There are few farm animals in their baby stage that are more adorable than baby chickens. And unlike some animals they are completely worth the effort as they provide not only meat and eggs; but, pest control and entertainment. Good care of your chicks from the start will ensure you get the most value out of your flock. As with any agricultural venture, there are multiple ways to successfully raise chickens and you must find what methods best suit your situation.
Before you purchase or hatch your chicks you must have a habitat prepared for them. One of the most harmful dangers to new chicks is temperature and moisture. Chicks need to be kept in around 80 to 90 degree heat and they need to be dry. We put heat lamps over ours. You will know if they are too cold when they huddle up under the lamp. And you will know when they are too hot if they are all bunched up away from the lamp or if they are panting. If they are panting and lethargic they are in real danger of overheating. When your temperature is right the chicks will be running in all directions.
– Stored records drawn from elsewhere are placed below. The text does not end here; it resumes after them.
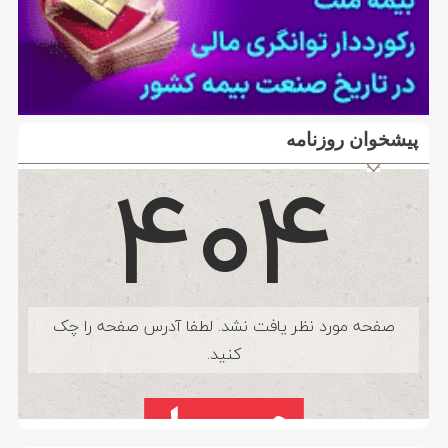
پیشخوان روزنامه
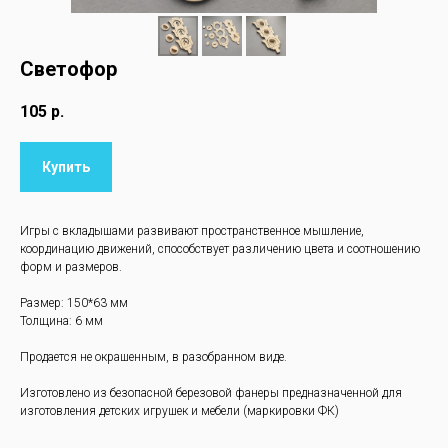
Светофор
105
р.
Купить
Игры с вкладышами развивают пространственное мышление,
координацию движений, способствует различению цвета и соотношению
форм и размеров.
Размер: 150*63 мм
Толщина: 6 мм
Продается не окрашенным, в разобранном виде.
Изготовлено из безопасной березовой фанеры предназначенной для
изготовления детских игрушек и мебели (маркировки ФК)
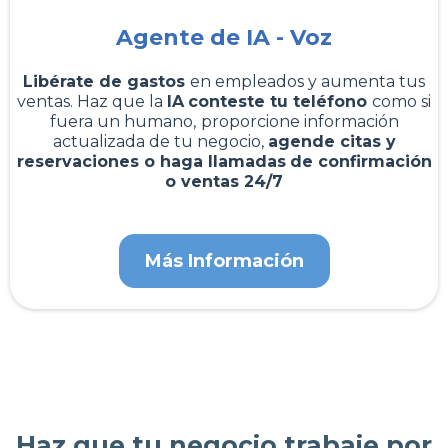
Agente de IA - Voz
Libérate de gastos
en empleados y aumenta tus
ventas. Haz que la
IA
conteste tu teléfono
como si
fuera un humano,
proporcione información
actualizada de tu negocio,
agende citas y
reservaciones o haga llamadas
de confirmación
o ventas 24/7
Más Información
Haz que tu negocio trabaje por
When your chicks start to develop feathers you can begin to reduce the heat. Chicks need a good bedding under them to keep them dry. A layer of wood shavings or hay will soak up their droppings and mess, keeping them dry. You will need to change their bedding frequently depending on the size of the habitat versus the number of chicks.
Chicks need a lot of water to drink; but, not water on them. You will need a watering system that does not allow the chicks to accidentally submerge themselves or each other. It helps to think of these little guys as being exactly what they are…babies. If there is a puddle of water just about any baby will be drawn to it and in it if not stopped. To prevent pasty butt, a clogging of the waste vent, you can add a few tablespoons of organic apple cider vinegar to a gallon of water.
Babies need baby food. Before you get your chicks you will want to purchase a feeder and chick starter. In a pinch you can feed your chicks out of a small bowl; however, a feeder will make the starter last longer. Chicks like all babies make messes and they will make messes in a bowl of food making you have to replenish it more often than you would with a chick feeder. If you are creative there are all kinds of ideas out there to make your own feeding and watering system; but, if you purchase it the price is fairly low. I like to sprinkle a little bit of grass and weeds around the habitat so my chicks begin to learn how to forage. We have pasture raised chickens which means that our chickens have the run of the entire farm so they forage all day for bugs and greens.
Holding babies and the desire to touch things that are soft make handling your chicks almost impossible to resist. In the first few weeks you should try not to handle the chicks too much and use great care not to drop them. Do talk to them though, especially when you feed them so they are trained to come when you feed them. Chicks will imprint on whoever raises them. Enjoy your babies, they will grow fast.